* **PROBLEM DESCRIPTION**: Throughout the records below, find the lines with the string "humano" and give how many there are, nothing else.

INPUT RECORDS START

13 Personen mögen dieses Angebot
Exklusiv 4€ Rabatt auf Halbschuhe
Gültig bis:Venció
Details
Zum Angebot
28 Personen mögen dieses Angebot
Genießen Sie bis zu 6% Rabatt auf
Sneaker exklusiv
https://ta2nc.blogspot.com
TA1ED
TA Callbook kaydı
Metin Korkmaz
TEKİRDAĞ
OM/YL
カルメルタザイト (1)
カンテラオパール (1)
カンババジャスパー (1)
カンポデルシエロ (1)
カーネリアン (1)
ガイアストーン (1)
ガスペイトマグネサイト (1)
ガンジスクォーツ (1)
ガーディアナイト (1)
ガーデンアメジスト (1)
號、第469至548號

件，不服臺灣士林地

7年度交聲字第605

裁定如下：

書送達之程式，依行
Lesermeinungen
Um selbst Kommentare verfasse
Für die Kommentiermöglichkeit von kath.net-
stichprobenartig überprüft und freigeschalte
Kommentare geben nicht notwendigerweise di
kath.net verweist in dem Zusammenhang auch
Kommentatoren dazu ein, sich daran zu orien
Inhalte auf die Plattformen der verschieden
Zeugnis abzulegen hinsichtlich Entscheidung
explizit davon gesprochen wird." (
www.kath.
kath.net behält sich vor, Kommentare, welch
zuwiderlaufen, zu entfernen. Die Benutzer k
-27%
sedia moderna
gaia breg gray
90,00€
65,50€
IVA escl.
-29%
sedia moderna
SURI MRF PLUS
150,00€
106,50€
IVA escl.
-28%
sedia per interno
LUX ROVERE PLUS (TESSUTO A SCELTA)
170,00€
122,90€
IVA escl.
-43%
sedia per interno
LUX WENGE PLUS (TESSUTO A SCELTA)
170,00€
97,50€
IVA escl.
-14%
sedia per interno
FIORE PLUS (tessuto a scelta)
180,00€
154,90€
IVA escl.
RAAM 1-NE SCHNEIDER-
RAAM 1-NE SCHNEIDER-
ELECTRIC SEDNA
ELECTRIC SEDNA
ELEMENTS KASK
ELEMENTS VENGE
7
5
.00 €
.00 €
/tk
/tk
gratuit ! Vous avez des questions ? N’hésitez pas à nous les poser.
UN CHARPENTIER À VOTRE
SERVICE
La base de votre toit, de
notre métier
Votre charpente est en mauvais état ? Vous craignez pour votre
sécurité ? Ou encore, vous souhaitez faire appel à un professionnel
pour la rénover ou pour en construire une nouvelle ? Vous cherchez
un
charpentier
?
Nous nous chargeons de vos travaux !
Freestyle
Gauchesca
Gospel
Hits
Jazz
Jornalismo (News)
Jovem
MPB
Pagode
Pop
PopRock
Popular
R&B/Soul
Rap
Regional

INPUT RECORDS END
INPUT RECORDS START

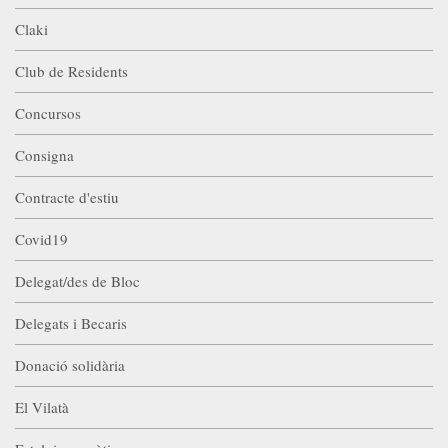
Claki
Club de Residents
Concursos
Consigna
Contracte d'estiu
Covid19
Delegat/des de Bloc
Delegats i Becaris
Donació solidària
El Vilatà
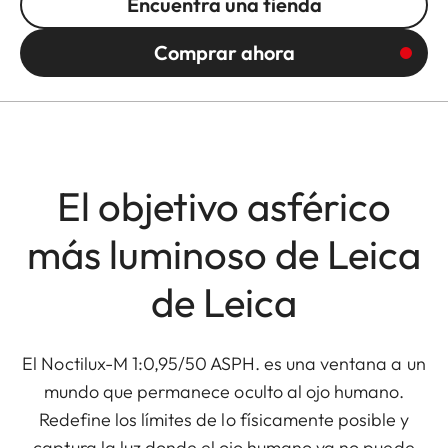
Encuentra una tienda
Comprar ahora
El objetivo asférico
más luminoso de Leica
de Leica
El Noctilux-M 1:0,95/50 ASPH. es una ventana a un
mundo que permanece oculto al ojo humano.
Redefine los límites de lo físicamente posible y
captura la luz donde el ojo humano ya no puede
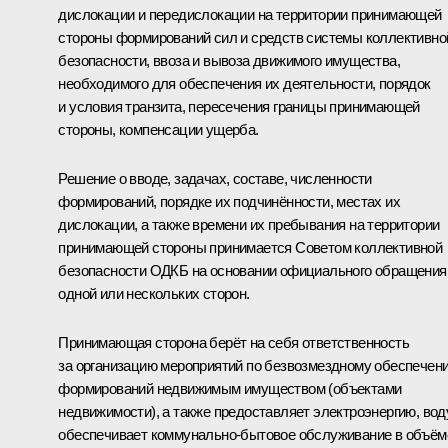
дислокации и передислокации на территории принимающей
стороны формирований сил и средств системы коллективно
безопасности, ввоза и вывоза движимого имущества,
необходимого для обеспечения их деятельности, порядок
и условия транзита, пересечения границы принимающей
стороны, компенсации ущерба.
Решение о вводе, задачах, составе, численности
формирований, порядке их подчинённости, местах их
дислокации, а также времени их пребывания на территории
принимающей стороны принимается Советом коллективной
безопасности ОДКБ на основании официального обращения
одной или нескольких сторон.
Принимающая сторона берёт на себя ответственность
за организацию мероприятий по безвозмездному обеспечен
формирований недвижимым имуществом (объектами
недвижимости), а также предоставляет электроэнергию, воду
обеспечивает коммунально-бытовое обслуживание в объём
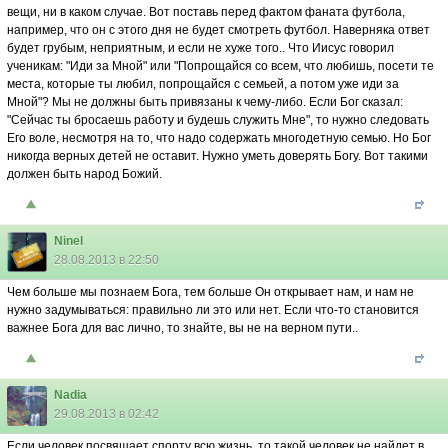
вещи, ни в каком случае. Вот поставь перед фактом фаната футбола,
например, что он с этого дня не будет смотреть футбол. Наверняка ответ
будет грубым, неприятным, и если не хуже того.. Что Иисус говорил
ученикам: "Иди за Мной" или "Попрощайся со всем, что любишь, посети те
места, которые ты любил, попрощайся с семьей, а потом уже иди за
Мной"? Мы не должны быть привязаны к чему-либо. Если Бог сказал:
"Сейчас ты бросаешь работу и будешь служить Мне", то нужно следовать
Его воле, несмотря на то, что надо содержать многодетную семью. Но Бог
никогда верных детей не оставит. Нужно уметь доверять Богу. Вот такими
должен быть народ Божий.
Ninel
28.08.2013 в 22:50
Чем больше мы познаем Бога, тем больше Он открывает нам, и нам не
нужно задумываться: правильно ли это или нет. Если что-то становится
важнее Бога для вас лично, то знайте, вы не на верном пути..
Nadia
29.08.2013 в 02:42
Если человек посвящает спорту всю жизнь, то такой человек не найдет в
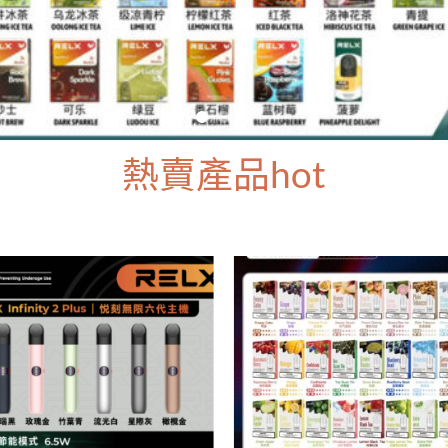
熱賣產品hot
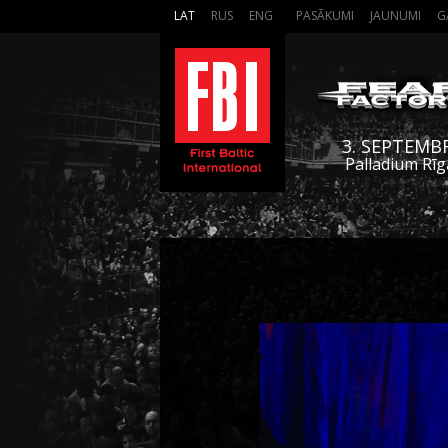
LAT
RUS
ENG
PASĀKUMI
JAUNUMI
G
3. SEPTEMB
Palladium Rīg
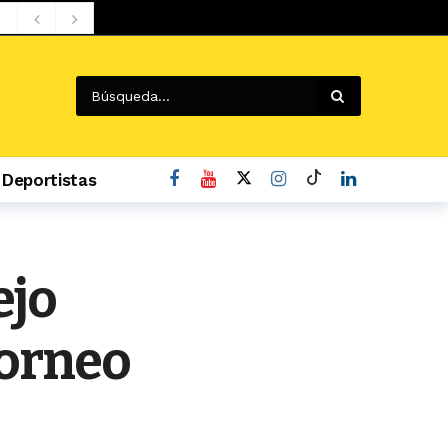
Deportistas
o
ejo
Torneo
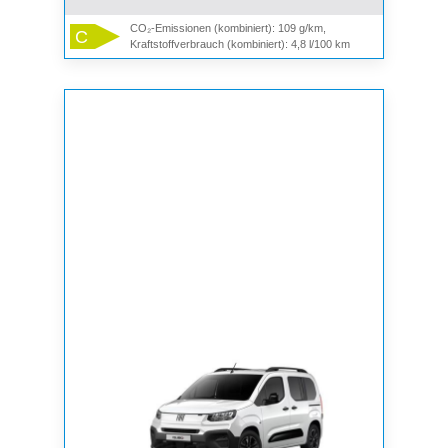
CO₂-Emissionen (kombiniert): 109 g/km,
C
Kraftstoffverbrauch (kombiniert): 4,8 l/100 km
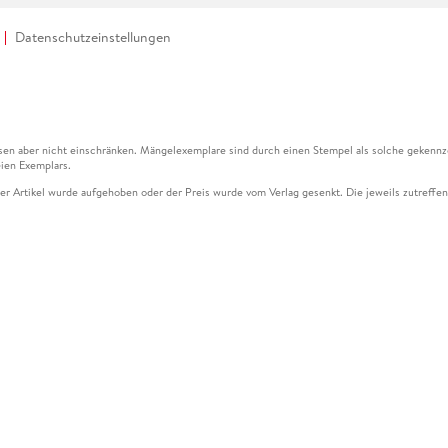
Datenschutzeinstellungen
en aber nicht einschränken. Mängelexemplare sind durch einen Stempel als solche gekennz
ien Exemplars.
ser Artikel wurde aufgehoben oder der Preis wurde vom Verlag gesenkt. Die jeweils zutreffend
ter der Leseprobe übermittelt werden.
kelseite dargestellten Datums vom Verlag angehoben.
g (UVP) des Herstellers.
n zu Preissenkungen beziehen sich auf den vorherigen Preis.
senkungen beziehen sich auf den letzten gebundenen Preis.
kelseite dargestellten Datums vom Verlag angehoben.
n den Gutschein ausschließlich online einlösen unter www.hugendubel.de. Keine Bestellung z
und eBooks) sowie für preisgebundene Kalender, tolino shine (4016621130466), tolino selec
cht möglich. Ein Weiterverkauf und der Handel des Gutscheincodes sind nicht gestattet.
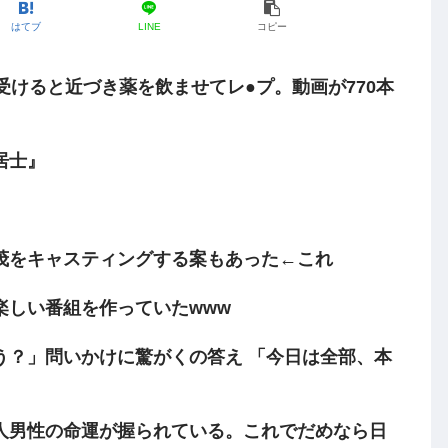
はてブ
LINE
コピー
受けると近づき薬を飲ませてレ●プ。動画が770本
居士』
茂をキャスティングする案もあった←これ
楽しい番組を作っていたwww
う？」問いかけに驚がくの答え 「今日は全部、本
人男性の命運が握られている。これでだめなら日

INPUT RECORDS END

* **COMPLETED TASK**: 2